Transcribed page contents
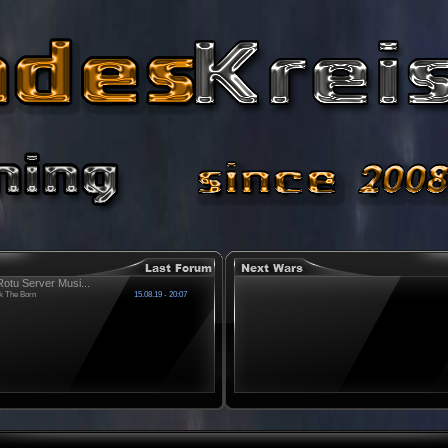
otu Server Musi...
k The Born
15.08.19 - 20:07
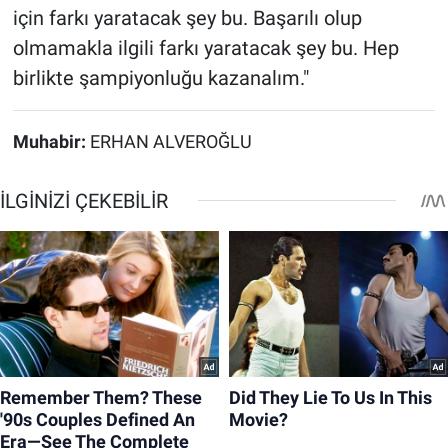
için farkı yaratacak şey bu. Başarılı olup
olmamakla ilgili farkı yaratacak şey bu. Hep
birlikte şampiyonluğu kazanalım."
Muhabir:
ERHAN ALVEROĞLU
---
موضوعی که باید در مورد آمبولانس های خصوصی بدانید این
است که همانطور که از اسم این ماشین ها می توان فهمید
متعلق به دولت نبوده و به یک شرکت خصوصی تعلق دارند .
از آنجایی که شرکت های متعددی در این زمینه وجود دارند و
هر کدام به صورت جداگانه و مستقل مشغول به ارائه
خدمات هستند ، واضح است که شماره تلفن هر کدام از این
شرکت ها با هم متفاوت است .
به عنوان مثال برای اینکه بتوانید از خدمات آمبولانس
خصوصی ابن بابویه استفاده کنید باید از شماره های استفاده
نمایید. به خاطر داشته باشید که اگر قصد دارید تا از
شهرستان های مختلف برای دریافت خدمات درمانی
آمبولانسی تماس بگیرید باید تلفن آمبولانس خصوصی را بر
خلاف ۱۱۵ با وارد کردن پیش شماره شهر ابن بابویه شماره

* **Problem to solve**: Would you please repeat exactly the lines above, starting at the line with "متعلق به دولت" and stopping at the line with "خلاف ۱۱۵ با", both included?

* **Exercise response**:
متعلق به دولت نبوده و به یک شرکت خصوصی تعلق دارند .
از آنجایی که شرکت های متعددی در این زمینه وجود دارند و
هر کدام به صورت جداگانه و مستقل مشغول به ارائه
خدمات هستند ، واضح است که شماره تلفن هر کدام از این
شرکت ها با هم متفاوت است .
به عنوان مثال برای اینکه بتوانید از خدمات آمبولانس
خصوصی ابن بابویه استفاده کنید باید از شماره های استفاده
نمایید. به خاطر داشته باشید که اگر قصد دارید تا از
شهرستان های مختلف برای دریافت خدمات درمانی
آمبولانسی تماس بگیرید باید تلفن آمبولانس خصوصی را بر
خلاف ۱۱۵ با وارد کردن پیش شماره شهر ابن بابویه شماره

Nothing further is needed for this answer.